By Vincent Bonsignore, Los Angeles Daily News
POSTED: 08/03/15, 1:18 PM PDT | UPDATED: 1 MIN AGO 0 COMMENTS

OXNARD — For a guy who underwent hip replacement surgery less than two weeks ago, Dallas Cowboys owner Jerry Jones was moving around pretty well as he left the Cowboys training camp practice field early Saturday evening.

And as he climbed into a waiting golf cart, one eye was on the Cowboys, the other 62 miles away in Los Angeles.

“We have some important decisions to make,” Jones said.

He wasn’t talking about naming a running back to replace departed star DeMarco Murray.

Jones was referring to the looming decision he and his fellow NFL owners face on which team or teams will relocate to Los Angeles and where they will play.

It’s a decision that could arrive by the end of 2015 and put a team or teams in Los Angeles in time for the 2016 season.

“I see a team, imminently, in Los Angeles,” Jones declared.

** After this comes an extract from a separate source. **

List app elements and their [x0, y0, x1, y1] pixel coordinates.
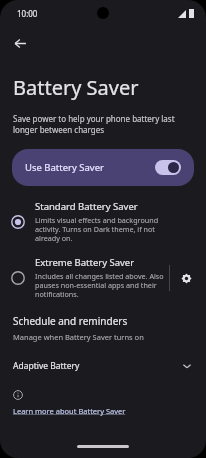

He would not, however, guarantee a timeline that brings the NFL back to L.A. by next season — even though for the past few years Jones has consistently pointed to 2016.

Instead, Jones said he expects a decision to happen quickly.

“We’ve got people moving the ball down the field,” he said.

And he would not elaborate on the specifics of what the NFL will focus on when they finally sit down to decide who ends up in the second-biggest market in the country.

Jones is a longtime supporter of the NFL returning to Los Angeles, and has often called it’s prolonged absence a huge mistake. Along with New England Patriots owner Robert Kraft, no one among the 32 owners has championed a march back to Los Angeles more passionately than Jones.

So for him to be a bit tight-lipped Saturday seemed a bit curious.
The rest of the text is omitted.